一度は天寧寺の枝垂れ桜を観たいといつも思うのだが、桜の頃の混雑を避けて今年も京都観光客の閑散な二月に中村くんの墓参に向かう。ところが猛威を振るう新型コロナヴィールス感染症の影響なのであろう、新幹線も京都駅も昨年よりも閑散としていた。こんなことなら枝垂れ桜の頃に訪れても良かったのではと思わされる。

シャトル切符で京都へ向かう途中、米原付近は晴れていたが、近江八幡付近では吹雪いており地表は真っ白だった。京都では小雪が舞う程度であった。それでもこの冬一番の寒さだった。天寧寺額縁門から望む比叡山は薄っすらと雪化粧していた。

墓参ののちに見舞ったH田くんは、発症してから十ヶ月を経過し専門医による抗がん剤治療が功を奏して、容態は小康状態を取り戻していた。感染症に侵されることなく再発も無しに順調な回復を願うものである。墓参と見舞いに同行した中村夫人とはほぼ5年ぶりの再会であったが、お変わりなく元気そうだった。

高台寺和久傳の分け店祇園・白にて並んでおはぎを買い求めたり、駅ビル9階のカトーでジオラマ材料を、アステイの松栄堂で香を、伊勢丹地階でふぐちり用のアラを買い求めたりとあちらこちらでの買い物や前夜の松田くんと飲み過ぎ、それにバッグをトイレに起き忘れて冷や汗をかいたりなどで随分と疲れた墓参だった。それでも兎にも角にも㐂壽を迎える翁が無事に墓参を済ませられたのは何よりのことだった。

四条通り南側、大和大路東側、祇園街の深部に所在する”白”の好ましいたたずまいである。11時の開店前に既に数名の行列ができていた。茫猿が二箱買い求めたおはぎは、あと数名で当日販売分は売り切れとなった。
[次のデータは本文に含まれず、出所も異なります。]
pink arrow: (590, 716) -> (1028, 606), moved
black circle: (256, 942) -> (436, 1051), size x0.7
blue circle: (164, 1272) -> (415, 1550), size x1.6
博一くんが旅立ってから早や五年、彼の縁(エニシ)につながる者四名のひとときの語らいを済ませ我が家に帰りきた今は、年に一度の墓参を今年も果たせたと何やら安堵に近い思いでいる。妙な表現かもしれないが、「今できること為したいことを今のうちに」と思いつつ、50年を共に過ごした夫婦がこの冬も河豚チリを賞味できる幸せを味わっている。そしてその日々は、やがて必ず来たるであろうゴールへのまた一歩なのだとも。
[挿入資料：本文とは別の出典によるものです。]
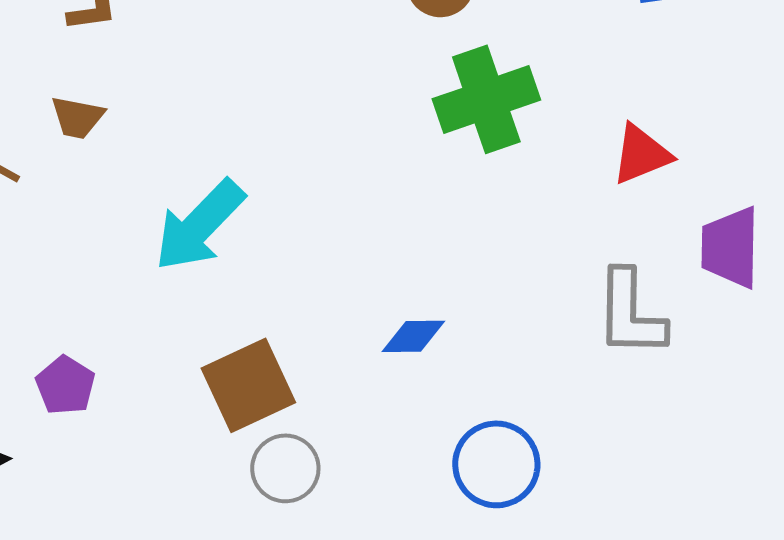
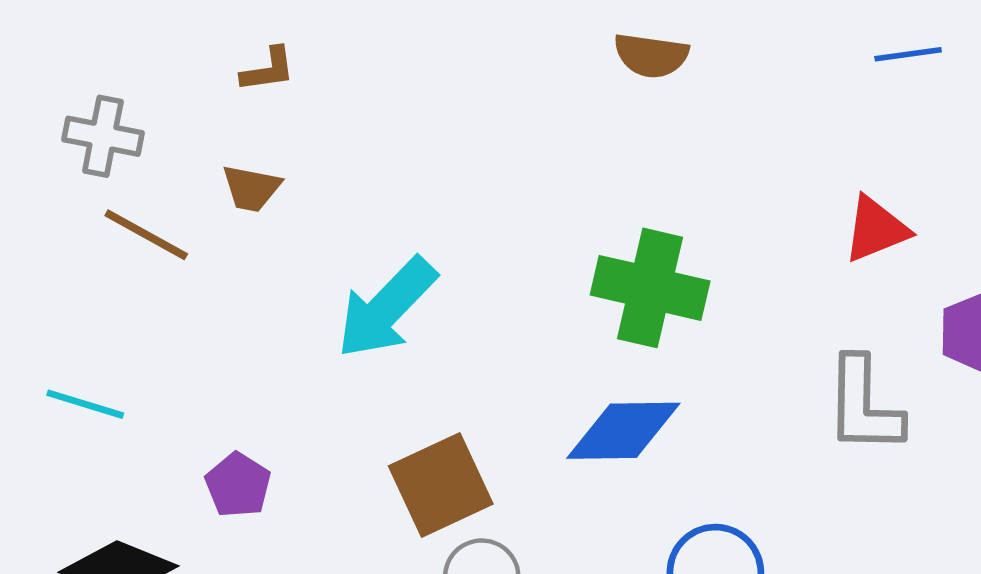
green cross: (486, 99) -> (650, 288), moved, turned 32
blue diamond: (413, 336) -> (623, 431), size x1.6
稀に見る暖冬だと思っていたら、暦通りの「春寒」の季節が巡ってきたようである。先ずは「日々是好日」を目標に一日一日を暮らしてゆければと願っている。不落因果、不昧因果、そして到る処青山有りと玄侑宗久師は云う。《因果に落ちず、因果を味(クラ)まさず、到る処青山(死んでもよいと思える処)あり、それが日々是好日なのである》

《覚え》
2015.06.28 博一死す。
2015.10.15 百箇日墓参(松田と徹子さん)
2016.06.20 一周忌墓参(松田と縫谷と飛田)
2017.02.28 墓参(松田)
2018.03.03 墓参(独参、松田を見舞)
2019.02.17 墓参(松田)
2020.02.06 墓参(松田と徹子さん、飛田を見舞)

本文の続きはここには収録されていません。